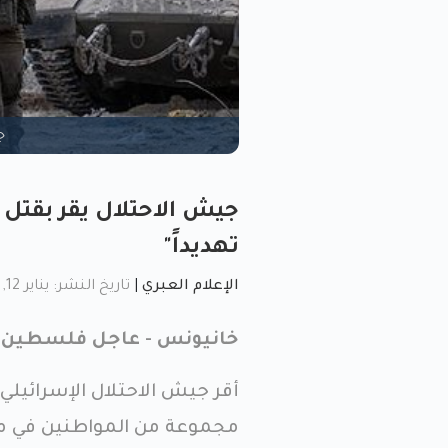
ج
تهديداً"
الإعلام العبري
|
تاريخ النشر: يناير 12, 2026, 8:24 م
خانيونس - عاجل فلسطين (
أقر جيش الاحتلال الإسرائيلي
مجموعة من المواطنين في مد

.....

Work to complete: Quote everything in the listing above exactly; pictures are the only thing to omit.

Exercise solution:
ج
تهديداً"
الإعلام العبري
|
تاريخ النشر: يناير 12, 2026, 8:24 م
خانيونس - عاجل فلسطين (
أقر جيش الاحتلال الإسرائيلي
مجموعة من المواطنين في مد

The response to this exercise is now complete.